Hi, I’m hoping you can help.
so, I’m aware I may come across as unreasonable and judgy here but hopefully you can help.
my partner and I have been together for 5 years. We each have kids separately and don’t live together due to different reasons.
anyway, when we first met, we got on really well. He came across as decisive, a strong and adventurous person, impulsive and would plan things and try things. As time went on, we would talk about his experiences and he told me of how he would always choose to eat in chain restaurants, go to the same hotel and resort, only buy certain brands like kelloggs or Heinz and when he went out to eat, he would always order the same thing.
I questioned why this was the case and he said it was because he had been brought up on those brands and actually had just assumed they were superior. He saw how popular the restaurants were and assumed they were good. He read used Thomas cool ratings and trusted they were best and didn’t want to risk going somewhere that might not be good.
so, im aware this isn’t unusual. i did think given he was 50 years old, having never bought a tomato ketchup that wasn’t Heinz, and would say no if offered it, it made me feel a certain way about it. I can’t really put into words. What I felt, I just didn’t understand the reluctance.
I asked if he knew those products or experiences were superior and he said he hadn’t tried anything else.
this (as well as now) may be where im unreasonable. I made it pretty clear I wanted to be with someone who was adventurous and willing to try stuff. Not someone who is closed minded and chooses stuff because it’s the mainstream decision without having any clue about comparison. I accept we all have preferences but it’s not a preference if it’s just all you’ve ever had and aren’t willing to embrace trying anything else.
he said he hadn’t considered it before but agreed it wasn’t something he was aware he did. He went to the shops and came back with all this stuff he had never tried- he was so excited and it was lovely to see the adventure in him.
sure he found some things he said he wouldn’t try again. As I say, we all have preferences.
when we went out to dinner, he wouldn’t book frankie and bennys or Pizza Hut, he would book a local non chain and always enjoyed it. He was delighted.
well, he’s been planning on taking his daughter on holiday and was hoping to go to Paris but with the acrimony there, he’s decided against it. I support this decision.
so instead, he’s talking about booking a holiday to the same resort he has always gone to. One that his ex wife is taking her to the following week.
im not part of the decision making. Nor should I be as I’m not going.
it’s annoying me. I know it’s none of my business but it gives me the ick.
i just think there’s an entire world out there and his go to is to walk into a travel agent (who does that nowadays?) and look to book something that is a known experience.
i should add, he can afford it. He is choosing to spend more money to go to this resort over others.
i pointed out how there were other options and asked if he was making the choice incase other places weren’t good. I understand it’s a lot of money to not enjoy yourself. He said he didn’t think it was the same thing as he had never been in August before. I have said maybe if he trusts the holiday provider, I’d consider choosing a different country or even resort . We’ve not argued about it or anything. I just feel a bit yuck about it.

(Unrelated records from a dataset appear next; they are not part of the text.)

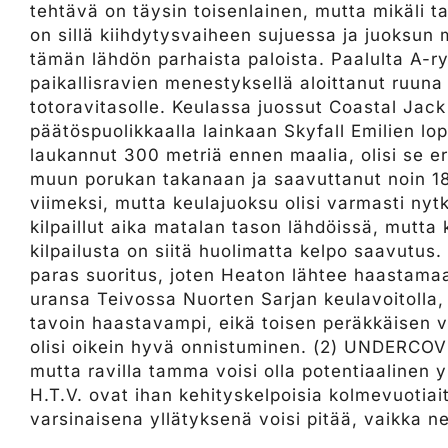
tehtävä on täysin toisenlainen, mutta mikäli 
on sillä kiihdytysvaiheen sujuessa ja juoksun 
tämän lähdön parhaista paloista. Paalulta A
paikallisravien menestyksellä aloittanut ruuna
totoravitasolle. Keulassa juossut Coastal Jac
päätöspuolikkaalla lainkaan Skyfall Emilien lop
laukannut 300 metriä ennen maalia, olisi se e
muun porukan takanaan ja saavuttanut noin 18,
viimeksi, mutta keulajuoksu olisi varmasti ny
kilpaillut aika matalan tason lähdöissä, mutta
kilpailusta on siitä huolimatta kelpo saavutus. 
paras suoritus, joten Heaton lähtee haastamaa
uransa Teivossa Nuorten Sarjan keulavoitolla,
tavoin haastavampi, eikä toisen peräkkäisen v
olisi oikein hyvä onnistuminen. (2) UNDERCO
mutta ravilla tamma voisi olla potentiaalinen
H.T.V. ovat ihan kehityskelpoisia kolmevuotiai
varsinaisena yllätyksenä voisi pitää, vaikka n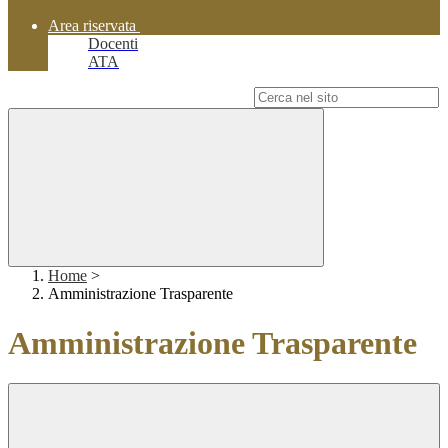
Area riservata
Docenti
ATA
Campo di ricerca per le pagine del sito
Home
>
Amministrazione Trasparente
Amministrazione Trasparente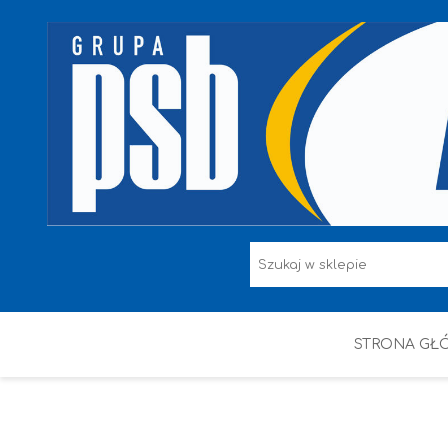
STRONA GŁ
F.F I L. ŚNIEŻKA
FARBY
HAMMERITE
KAEM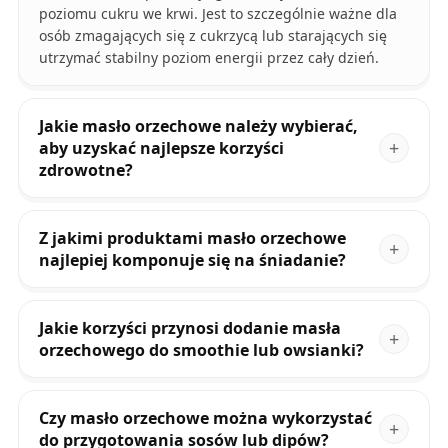
poziomu cukru we krwi. Jest to szczególnie ważne dla
osób zmagających się z cukrzycą lub starających się
utrzymać stabilny poziom energii przez cały dzień.
Jakie masło orzechowe należy wybierać,
aby uzyskać najlepsze korzyści
zdrowotne?
Z jakimi produktami masło orzechowe
najlepiej komponuje się na śniadanie?
Jakie korzyści przynosi dodanie masła
orzechowego do smoothie lub owsianki?
Czy masło orzechowe można wykorzystać
do przygotowania sosów lub dipów?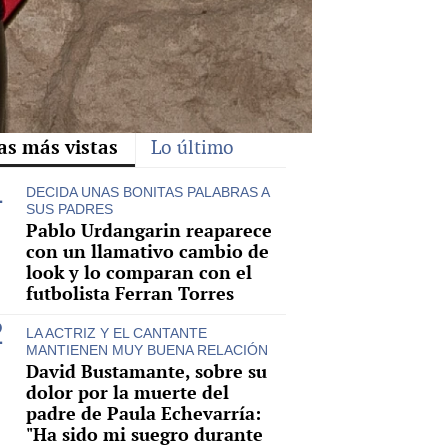
as más vistas
Lo último
DECIDA UNAS BONITAS PALABRAS A
SUS PADRES
Pablo Urdangarin reaparece
con un llamativo cambio de
look y lo comparan con el
futbolista Ferran Torres
LA ACTRIZ Y EL CANTANTE
MANTIENEN MUY BUENA RELACIÓN
David Bustamante, sobre su
dolor por la muerte del
padre de Paula Echevarría:
"Ha sido mi suegro durante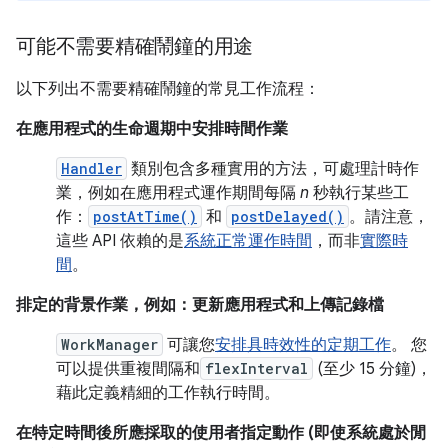
可能不需要精確鬧鐘的用途
以下列出不需要精確鬧鐘的常見工作流程：
在應用程式的生命週期中安排時間作業
Handler
類別包含多種實用的方法，可處理計時作
業，例如在應用程式運作期間每隔
n
秒執行某些工
作：
postAtTime()
和
postDelayed()
。請注意，
這些 API 依賴的是
系統正常運作時間
，而非
實際時
間
。
排定的背景作業，例如：更新應用程式和上傳記錄檔
WorkManager
可讓您
安排具時效性的定期工作
。 您
可以提供重複間隔和
flexInterval
(至少 15 分鐘)，
藉此定義精細的工作執行時間。
在特定時間後所應採取的使用者指定動作 (即使系統處於閒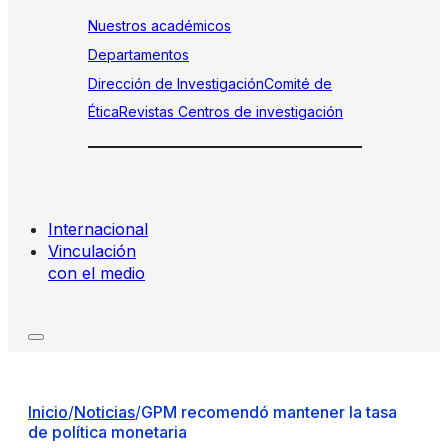
Nuestros académicos
Departamentos
Dirección de Investigación
Comité de
Ética
Revistas
Centros de investigación
Internacional
Vinculación
con el medio
Inicio
/
Noticias
/
GPM recomendó mantener la tasa
de política monetaria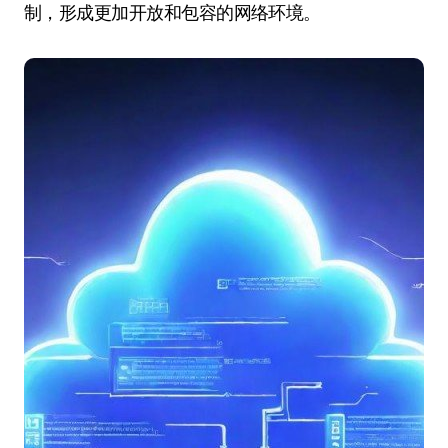
制，形成更加开放和包容的网络环境。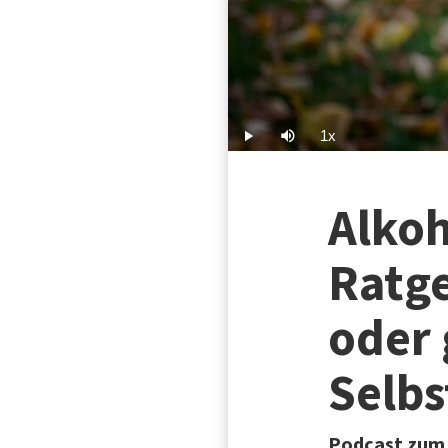
1x
Play
Mute
Playback
Rate
Alkoh
Ratg
oder
Selbs
Podcast zum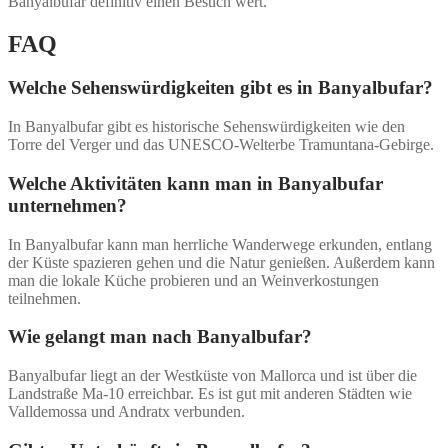
Banyalbufar definitiv einen Besuch wert.
FAQ
Welche Sehenswürdigkeiten gibt es in Banyalbufar?
In Banyalbufar gibt es historische Sehenswürdigkeiten wie den
Torre del Verger und das UNESCO-Welterbe Tramuntana-Gebirge.
Welche Aktivitäten kann man in Banyalbufar
unternehmen?
In Banyalbufar kann man herrliche Wanderwege erkunden, entlang
der Küste spazieren gehen und die Natur genießen. Außerdem kann
man die lokale Küche probieren und an Weinverkostungen
teilnehmen.
Wie gelangt man nach Banyalbufar?
Banyalbufar liegt an der Westküste von Mallorca und ist über die
Landstraße Ma-10 erreichbar. Es ist gut mit anderen Städten wie
Valldemossa und Andratx verbunden.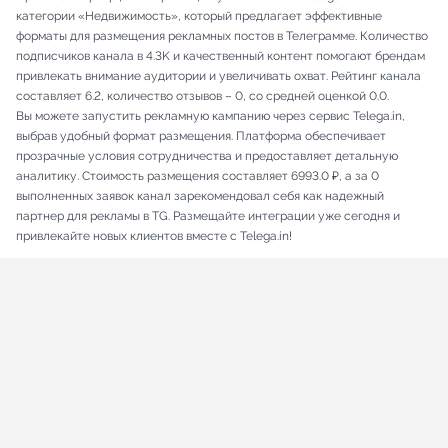
категории «Недвижимость», который предлагает эффективные
форматы для размещения рекламных постов в Телеграмме. Количество
подписчиков канала в 4.3K и качественный контент помогают брендам
привлекать внимание аудитории и увеличивать охват. Рейтинг канала
составляет 6.2, количество отзывов – 0, со средней оценкой 0.0.
Вы можете запустить рекламную кампанию через сервис Telega.in,
выбрав удобный формат размещения. Платформа обеспечивает
прозрачные условия сотрудничества и предоставляет детальную
аналитику. Стоимость размещения составляет 6993.0 ₽, а за 0
выполненных заявок канал зарекомендовал себя как надежный
партнер для рекламы в TG. Размещайте интеграции уже сегодня и
привлекайте новых клиентов вместе с Telega.in!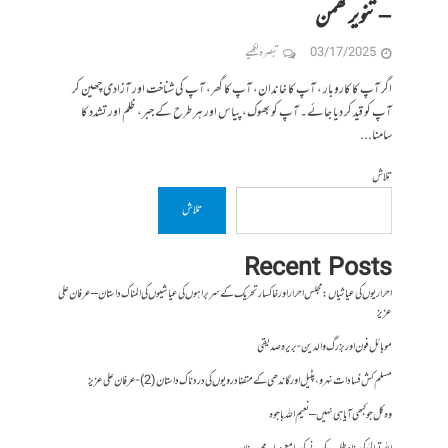
– تنویر گھمن
03/17/2025
تبصرہ لکھیے
اگر آپ کا کاروبار ، آپ کا خاندان، آپ کا گھر، آپ کی شناخت اور آزادی چھین کر
آپ کو قید کر دیا جائے۔ آپ کو بھوک، پیاس اور ہر طرح کے جبر، ظلم اور تشدد کا
سامنا...
تلاش
تلاش
Recent Posts
احراریوں کی عیاشیاں : مجلس احرار اور خاکسار تحریک کے سربراہوں کی عیاشیوں کی المناک داستان – عرفان علی
عزیز
موبائل فون اور بزرگ والدین- بریرہ صدیقی
مسلم کش فسادات نہرو، پٹیل اور گاندھی کے متضاد رویوں کی درد ناک داستان (2)- عرفان علی عزیز
وہ کل جو کبھی آیا ہی نہیں – نعیم اللہ باجوہ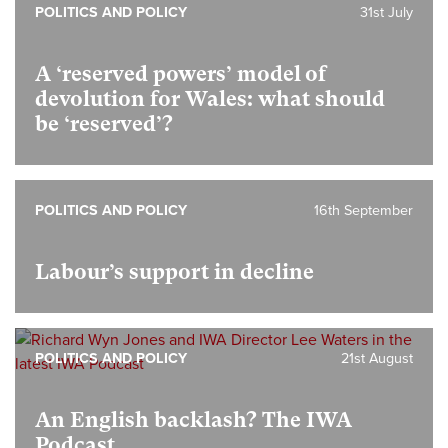
POLITICS AND POLICY
31st July
A ‘reserved powers’ model of
devolution for Wales: what should
be ‘reserved’?
POLITICS AND POLICY
16th September
Labour’s support in decline
POLITICS AND POLICY
21st August
An English backlash? The IWA
Podcast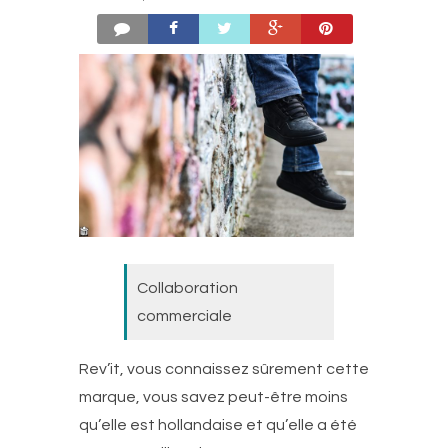
Collaboration
commerciale
Rev’it, vous connaissez sûrement cette
marque, vous savez peut-être moins
qu’elle est hollandaise et qu’elle a été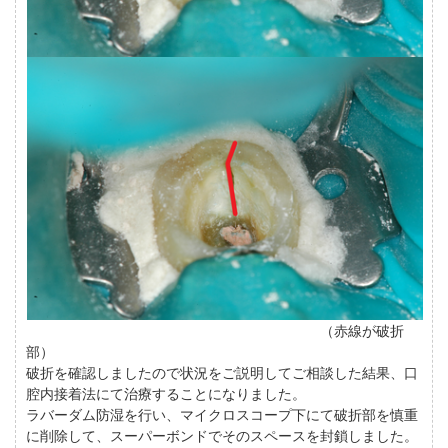
（赤線が破折
部）
破折を確認しましたので状況をご説明してご相談した結果、口
腔内接着法にて治療することになりました。
ラバーダム防湿を行い、マイクロスコープ下にて破折部を慎重
に削除して、スーパーボンドでそのスペースを封鎖しました。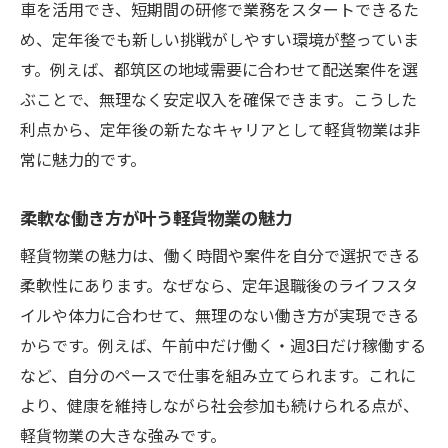
車を活用でき、短期間の研修で業務をスタートできるた
め、定年後でも新しい挑戦がしやすい環境が整っていま
す。例えば、都筑区の地域需要に合わせて配送案件を選
ぶことで、無理なく安定収入を確保できます。こうした
利点から、定年後の新たなキャリアとして軽貨物業は非
常に魅力的です。
柔軟な働き方が叶う軽貨物業の魅力
軽貨物業の魅力は、働く時間や案件を自分で選択できる
柔軟性にあります。なぜなら、定年退職後のライフスタ
イルや体力に合わせて、無理のない働き方が実現できる
からです。例えば、午前中だけ働く・週3日だけ稼働する
など、自分のペースで仕事を組み立てられます。これに
より、健康を維持しながら社会参加も続けられる点が、
軽貨物業の大きな強みです。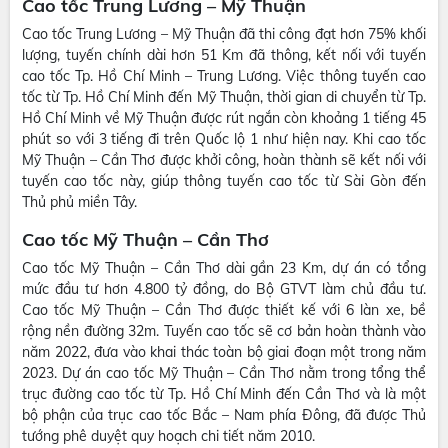
Cao tốc Trung Lương – Mỹ Thuận
Cao tốc Trung Lương – Mỹ Thuận đã thi công đạt hơn 75% khối
lượng, tuyến chính dài hơn 51 Km đã thông, kết nối với tuyến
cao tốc Tp. Hồ Chí Minh – Trung Lương. Việc thông tuyến cao
tốc từ Tp. Hồ Chí Minh đến Mỹ Thuận, thời gian di chuyển từ Tp.
Hồ Chí Minh về Mỹ Thuận được rút ngắn còn khoảng 1 tiếng 45
phút so với 3 tiếng đi trên Quốc lộ 1 như hiện nay. Khi cao tốc
Mỹ Thuận – Cần Thơ được khởi công, hoàn thành sẽ kết nối với
tuyến cao tốc này, giúp thông tuyến cao tốc từ Sài Gòn đến
Thủ phủ miền Tây.
Cao tốc Mỹ Thuận – Cần Thơ
Cao tốc Mỹ Thuận – Cần Thơ dài gần 23 Km, dự án có tổng
mức đầu tư hơn 4.800 tỷ đồng, do Bộ GTVT làm chủ đầu tư.
Cao tốc Mỹ Thuận – Cần Thơ được thiết kế với 6 làn xe, bề
rộng nền đường 32m. Tuyến cao tốc sẽ cơ bản hoàn thành vào
năm 2022, đưa vào khai thác toàn bộ giai đoạn một trong năm
2023. Dự án cao tốc Mỹ Thuận – Cần Thơ nằm trong tổng thể
trục đường cao tốc từ Tp. Hồ Chí Minh đến Cần Thơ và là một
bộ phận của trục cao tốc Bắc – Nam phía Đông, đã được Thủ
tướng phê duyệt quy hoạch chi tiết năm 2010.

so, I guess I’m asking, am I being unreasonable for getting the ick re this? I just don’t respect these decisions. It makes me feel like I’m in a relationship with a boring and unadventurous person and I don’t find it attractive at all. I wouldn’t have been in a relationship with someone that closed minded. At the time had he continued to be that way, I’d have been majorly turned off.
so now I’m at a bit of an impasse. Because now I am in a relationship with him and it’s 5 years down the line.
what do I do? Is it my issue and I’m being unreasonable?